(EXTRACTED DATA Opens)
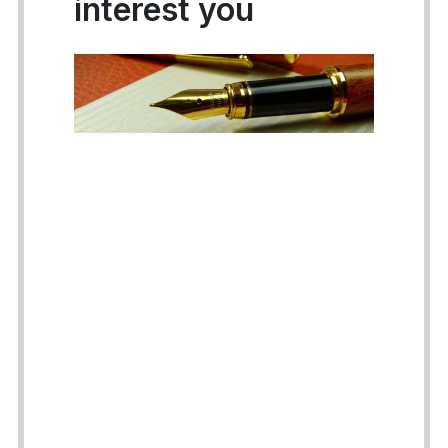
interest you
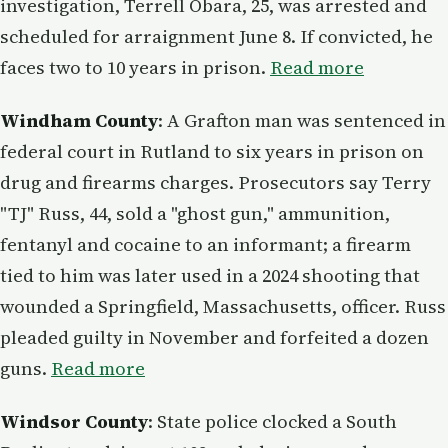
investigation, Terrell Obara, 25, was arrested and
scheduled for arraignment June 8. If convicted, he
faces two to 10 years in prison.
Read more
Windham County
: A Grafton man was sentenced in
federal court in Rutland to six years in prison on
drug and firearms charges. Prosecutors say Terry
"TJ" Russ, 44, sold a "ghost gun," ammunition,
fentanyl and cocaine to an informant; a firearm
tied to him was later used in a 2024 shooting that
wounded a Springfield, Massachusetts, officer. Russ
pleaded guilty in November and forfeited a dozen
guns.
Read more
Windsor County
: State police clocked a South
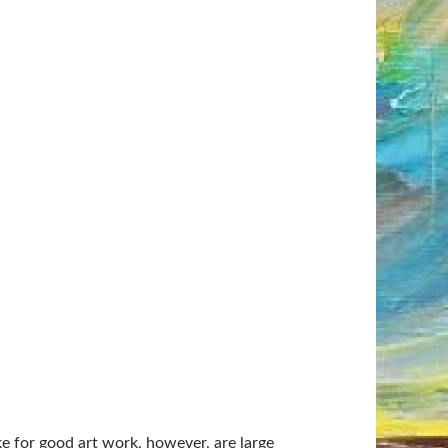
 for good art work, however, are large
(EXTRACTED DATA Closes)
(EXTRACTED DATA Opens)
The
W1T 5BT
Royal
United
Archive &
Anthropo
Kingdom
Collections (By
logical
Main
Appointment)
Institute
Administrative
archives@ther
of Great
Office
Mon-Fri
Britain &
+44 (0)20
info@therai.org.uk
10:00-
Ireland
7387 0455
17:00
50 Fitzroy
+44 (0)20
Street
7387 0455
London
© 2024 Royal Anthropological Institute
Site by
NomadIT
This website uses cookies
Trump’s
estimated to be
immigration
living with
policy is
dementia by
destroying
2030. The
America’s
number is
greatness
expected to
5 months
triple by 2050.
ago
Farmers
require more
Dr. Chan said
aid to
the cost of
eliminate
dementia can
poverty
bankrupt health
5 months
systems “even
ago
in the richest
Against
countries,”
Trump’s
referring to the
(EXTRACTED DATA Closes)
- ASSIGNED TASK: Look above for the line with "Windham County", then print it and each line after it down to and including the line with "for good art work, however, are large". Leave out the pictures and keep the wording exact.

- WRITTEN RESPONSE:
Windham County
: A Grafton man was sentenced in
federal court in Rutland to six years in prison on
drug and firearms charges. Prosecutors say Terry
"TJ" Russ, 44, sold a "ghost gun," ammunition,
fentanyl and cocaine to an informant; a firearm
tied to him was later used in a 2024 shooting that
wounded a Springfield, Massachusetts, officer. Russ
pleaded guilty in November and forfeited a dozen
guns.
Read more
Windsor County
: State police clocked a South
 for good art work, however, are large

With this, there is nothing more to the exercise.